Había hablado así al hombre para el que solo llevaba trabajando unas pocas semanas.


—¿Te has encontrado con Paula? —preguntó Esteban, con una sonrisa en los labios.


—¿Es así como se llama? —replicó—. Mira, a mí no me hace ninguna gracia. Va a conseguir que ese caballo la mate. Deberías haberla visto. Entró en el corral de Medianoche, como si él fuera un dócil poni. Ya sabes lo que ese caballo es capaz de hacer. No quiero ni pensar en lo que podría haber ocurrido.


—Pero no ocurrió nada, ¿verdad?. Mira, Pedro, Paula sabe lo que hace. Creció en esta zona. Karen dice que prácticamente aprendió a montar antes de a andar. La he visto en acción.


—Oh, eso ya me puedo imaginar. Efectivamente, es una mujer que no puede pasar desapercibida, de eso no hay ninguna duda.


—Estoy hablado de su habilidad con los caballos —replicó Esteban, frunciendo el ceño—. Los sabe manejar tan bien como tú. Dale una oportunidad.


—Maldita sea, Esteban. ¿Me lo estás ordenando? Por favor, dime que no la has contratado —añadió, al ver el gesto de su jefe.


—¿Sin hablar contigo? Claro que no.


—Entonces, ¿qué diablos estaba haciendo en el corral?


—Como ya te he dicho, se le dan muy bien los caballos. También es una de las mejores amigas de Karen. Necesita algo que la mantenga ocupada mientras esté aquí. Le hemos pedido que ayude con la doma, que trabaje con Medianoche y con un par de los otros caballos a los que no les van bien las técnicas habituales. Ella dependerá de ti. Se lo he dejado muy claro. Tu trabajo está a salvo.


—No me preocupa mi trabajo —le espetó Pedro, sino su bonita cabeza. Esa mujer tiene más agallas que sentido común. Medianoche podría haberla aplastado como a una lombriz. Ya sabes cómo es.


—Le expliqué su historia a Paula antes de que fuera a verlo. Ha trabajado con caballos maltratados antes. Sabe lo que está haciendo.


—Pues a mí no me lo parece —insistió Pedro.


—Salió del corral de una sola pieza, ¿verdad?. Y Medianoche no ha sufrido ningún daño, ¿no es cierto?


—Por esta vez. La próxima puede que no tenga tanta suerte. A un caballo no le importa nada que sea hermosa o que lo trate bien. Si está decidido a hacerlo, la coceará todo lo que quiera o se romperá una pata si se vuelve loco en su propio pesebre.


—Estoy seguro de que, en esas palabras, he escuchado un cumplido. Paula te gusta, ¿verdad?. ¿Qué es lo que te molesta, que se le den bien los caballos o que esté estupenda con un par de vaqueros?


Pedro quiso protestar para decirle que no era ninguna de las dos cosas, pero, evidentemente, Esteban ya había sacado sus propias conclusiones. Cualquier cosa que dijera solo añadiría leña al fuego.

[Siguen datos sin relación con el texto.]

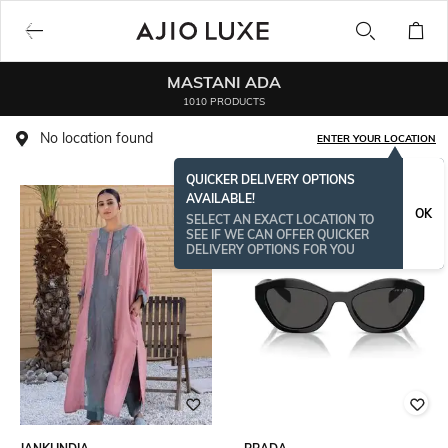
MASTANI ADA
1010 PRODUCTS
No location found
ENTER YOUR LOCATION
QUICKER DELIVERY OPTIONS
AVAILABLE!
BESTSELLER
OK
SELECT AN EXACT LOCATION TO
SEE IF WE CAN OFFER QUICKER
DELIVERY OPTIONS FOR YOU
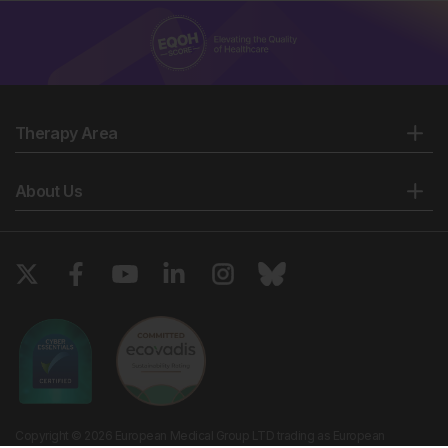
Therapy Area
About Us
Copyright © 2026 European Medical Group LTD trading as European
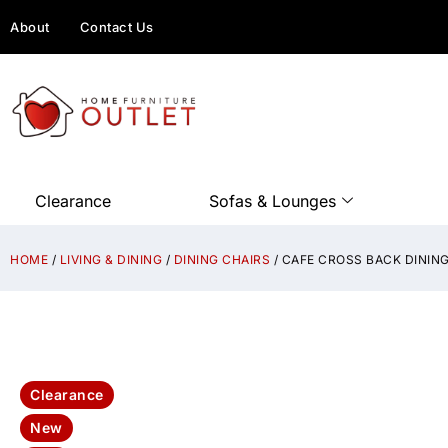
About
Contact Us
Clearance
Sofas & Lounges
HOME
/
LIVING & DINING
/
DINING CHAIRS
/ CAFE CROSS BACK DINING
Clearance
New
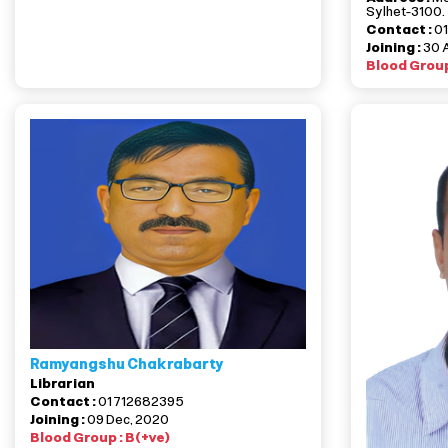
Sylhet-3100.
Contact :
0
Joining :
30 
Blood Group
Ramyangshu Chakrabarty
Librarian
Contact :
01712682395
Joining :
09 Dec, 2020
Blood Group : B(+ve)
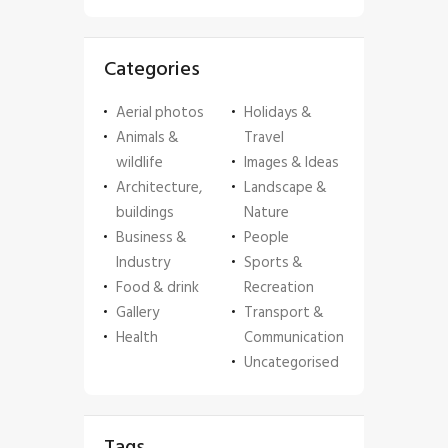
Categories
Aerial photos
Holidays &
Animals &
Travel
wildlife
Images & Ideas
Architecture,
Landscape &
buildings
Nature
Business &
People
Industry
Sports &
Food & drink
Recreation
Gallery
Transport &
Health
Communication
Uncategorised
Tags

Además, había algo de verdad en lo que Esteban había dicho. Cuando se calmara, seguramente admitiría que admiraba la resolución de Paula ante el caballo y ante él. Además, su figura hacía cosas sorprendentes con un par de vaqueros. No se podía negar la evidencia, así que, ¿por qué esforzarse?


—¿Me estás diciendo que le deje hacer lo que quiera en lo que se refiere a los caballos? —le preguntó a Esteban, con una nota de resignación en la voz.


—Mientras no le cueste la vida, sí.


Pedro se encogió de hombros, consciente de que no le serviría de nada proseguir la conversación. Hasta que algo desastroso ocurriera, cumpliría lo que su jefe le había pedido, mientras Esteban fuera consciente de que cualquier accidente que ocurriera sería responsabilidad suya.


—Es tu rancho y tu seguro.


—Y tu reputación —replicó Pedro.


—¿Cómo es eso?


—Todo el mundo sabe que tú estás a cargo de los caballos de este rancho. Será tu reputación la que sufra si algo le ocurre a Paula mientras tú estés trabajando.


Diablos.


Esteban, su jefe, acababa de tenderle una bonita trampa.